Community Corner
Letter to the Editor: Senator's Statement On FEMA, Law Firms Confusing
The letter writer is the lead attorney in a national firm handling reopened Sandy cases and is offering an information session this week.

The following letter was received in response to an article this week published on the Patch, where Sen. Robert Menendez warned residents to alert to possible Sandy scams as a result of the Federal Emergency Management Administration allowing the reopening of 142,000 claims.
The letter is from August Matteis, partner and chairman of Weisbrod, Matteis & Copley, a highly-regarded law firm in the nation’s capital with unique experience in disaster recovery cases. Matteis is the lead attorney in the firm’s representation of homeowners with properties that sustained damage as a result of Hurricane Sandy:
“After Hurricane Katrina, I fought for seven years and proved a FEMA insurance company defrauded the US government in Mississippi.

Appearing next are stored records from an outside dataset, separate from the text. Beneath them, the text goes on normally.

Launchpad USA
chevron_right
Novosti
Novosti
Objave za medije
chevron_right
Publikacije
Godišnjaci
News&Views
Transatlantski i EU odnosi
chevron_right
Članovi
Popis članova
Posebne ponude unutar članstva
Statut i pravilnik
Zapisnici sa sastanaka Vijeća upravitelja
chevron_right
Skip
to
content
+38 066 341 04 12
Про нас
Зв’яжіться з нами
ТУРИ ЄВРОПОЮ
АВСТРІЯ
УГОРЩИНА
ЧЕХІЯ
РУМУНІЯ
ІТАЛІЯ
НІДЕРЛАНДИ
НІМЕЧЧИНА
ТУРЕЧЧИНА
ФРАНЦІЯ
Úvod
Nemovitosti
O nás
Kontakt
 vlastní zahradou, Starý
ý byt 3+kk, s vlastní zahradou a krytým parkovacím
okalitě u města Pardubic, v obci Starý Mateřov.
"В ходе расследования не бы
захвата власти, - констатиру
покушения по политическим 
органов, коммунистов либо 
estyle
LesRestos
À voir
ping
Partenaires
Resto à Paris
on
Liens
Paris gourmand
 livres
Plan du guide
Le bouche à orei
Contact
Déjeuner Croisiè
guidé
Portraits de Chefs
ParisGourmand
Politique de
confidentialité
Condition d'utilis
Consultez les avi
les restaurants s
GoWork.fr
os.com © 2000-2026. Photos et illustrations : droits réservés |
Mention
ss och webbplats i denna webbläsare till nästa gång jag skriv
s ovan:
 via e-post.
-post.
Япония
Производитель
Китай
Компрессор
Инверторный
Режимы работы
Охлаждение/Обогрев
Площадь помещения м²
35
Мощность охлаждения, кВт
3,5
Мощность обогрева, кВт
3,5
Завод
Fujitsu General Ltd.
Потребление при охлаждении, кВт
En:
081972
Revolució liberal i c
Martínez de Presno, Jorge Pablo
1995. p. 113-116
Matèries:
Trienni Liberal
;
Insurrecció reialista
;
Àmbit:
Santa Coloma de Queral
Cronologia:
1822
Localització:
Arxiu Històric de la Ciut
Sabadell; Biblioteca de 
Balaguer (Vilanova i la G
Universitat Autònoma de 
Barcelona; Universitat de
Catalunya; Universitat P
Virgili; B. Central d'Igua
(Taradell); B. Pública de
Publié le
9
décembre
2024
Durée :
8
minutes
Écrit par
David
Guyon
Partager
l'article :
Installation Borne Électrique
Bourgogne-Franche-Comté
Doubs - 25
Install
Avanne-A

I can say with experience that FEMA and its insurers cannot be trusted: they worked together to assure Katrina homeowners were not fully paid. Today it’s clear they did it again after Hurricane Sandy. While our clients appreciate the role many elected officials played in helping to reopen their cases, Senator Bob Menendez’s statement today is confusing. If the Senator suggests homeowners should not retain lawyers to handle their re-opened FEMA claims, thousands of Gulf Coast homeowners would completely disagree. They know FEMA was a part of their problem, just as they are in New Jersey.
There is clearly fraud in this matter; everything must be examined from scratch. Instead, FEMA has made it clear they will not hire a neutral adjuster to visit damaged homes and assess what damage really occurred. Sandy homeowners without representation may never know how much of their money they’ve left on the table.
To tell people that FEMA and its insurers will do the right thing for homeowners this time around is either naïve, political, or both. And for Senator Menendez to call vastly experienced disaster recovery attorneys “scam-artists”? That’s just flat out ironic.”